* [TASK PROMPT] What is needed is an exact repetition of the lines from the first one in the data through the line with "(+57) 3003407759", with no pictures.

────────

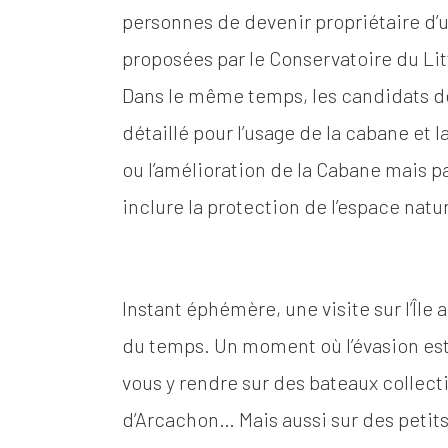
personnes de devenir propriétaire d’u
proposées par le Conservatoire du Littor
Dans le même temps, les candidats 
détaillé pour l’usage de la cabane et l
ou l’amélioration de la Cabane mais p
inclure la protection de l’espace natur
Instant éphémère, une visite sur l’Îl
du temps. Un moment où l’évasion est
vous y rendre sur des bateaux collect
d’Arcachon… Mais aussi sur des petit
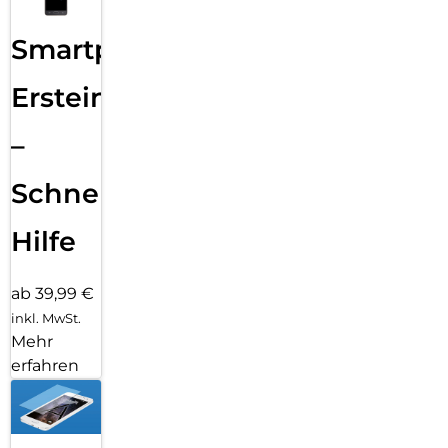
Smartphone
Ersteinrichtung
–
Schnelle
Hilfe
ab 39,99 €
inkl. MwSt.
Mehr
erfahren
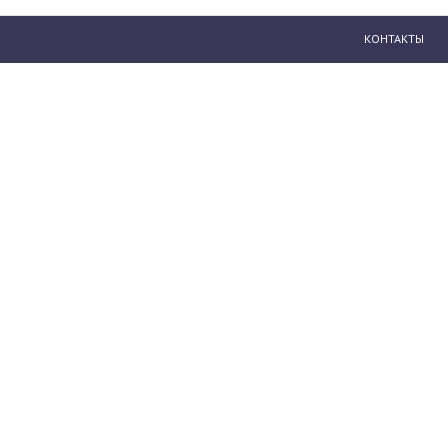
КОНТАКТЫ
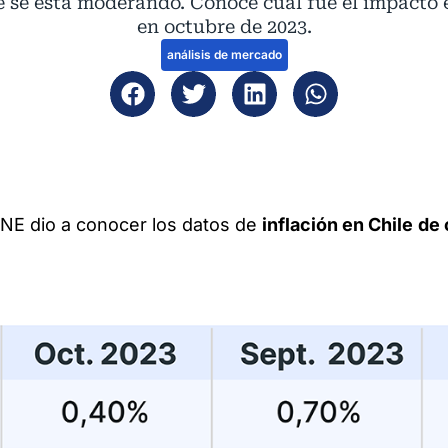
le se está moderando. Conoce cuál fue el impacto
en octubre de 2023.
análisis de mercado
INE dio a conocer los datos de
inflación en Chile
de 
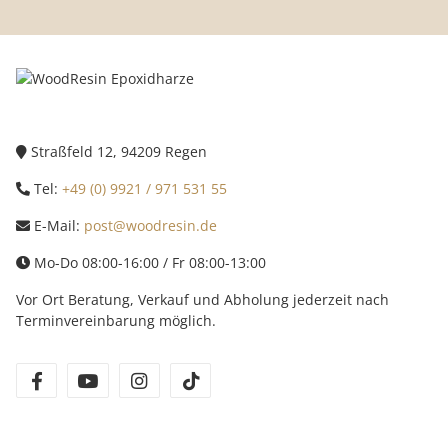
Straßfeld 12, 94209 Regen
Tel:
+49 (0) 9921 / 971 531 55
E-Mail:
post@woodresin.de
Mo-Do 08:00-16:00 / Fr 08:00-13:00
Vor Ort Beratung, Verkauf und Abholung jederzeit nach
Terminvereinbarung möglich.
facebook
youtube
instagram
tiktok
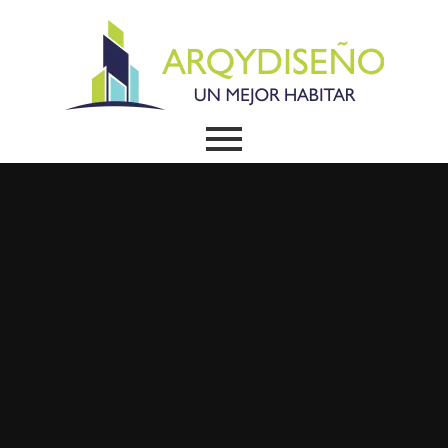
(+57) 3003407759
Kr 13 N96-67 edf Akori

────────

* [FINISHED EXERCISE]
personnes de devenir propriétaire d’u
proposées par le Conservatoire du Littor
Dans le même temps, les candidats 
détaillé pour l’usage de la cabane et l
ou l’amélioration de la Cabane mais p
inclure la protection de l’espace natur
Instant éphémère, une visite sur l’Îl
du temps. Un moment où l’évasion est
vous y rendre sur des bateaux collect
d’Arcachon… Mais aussi sur des petit
Smartphone
Ersteinrichtung
–
Schnelle
Hilfe
ab 39,99 €
inkl. MwSt.
Mehr
erfahren
КОНТАКТЫ
le se está moderando. Conoce cuál fue el impacto
en octubre de 2023.
análisis de mercado
INE dio a conocer los datos de
inflación en Chile
de 
Straßfeld 12, 94209 Regen
Tel:
+49 (0) 9921 / 971 531 55
E-Mail:
post@woodresin.de
Mo-Do 08:00-16:00 / Fr 08:00-13:00
Vor Ort Beratung, Verkauf und Abholung jederzeit nach
Terminvereinbarung möglich.
facebook
youtube
instagram
tiktok
(+57) 3003407759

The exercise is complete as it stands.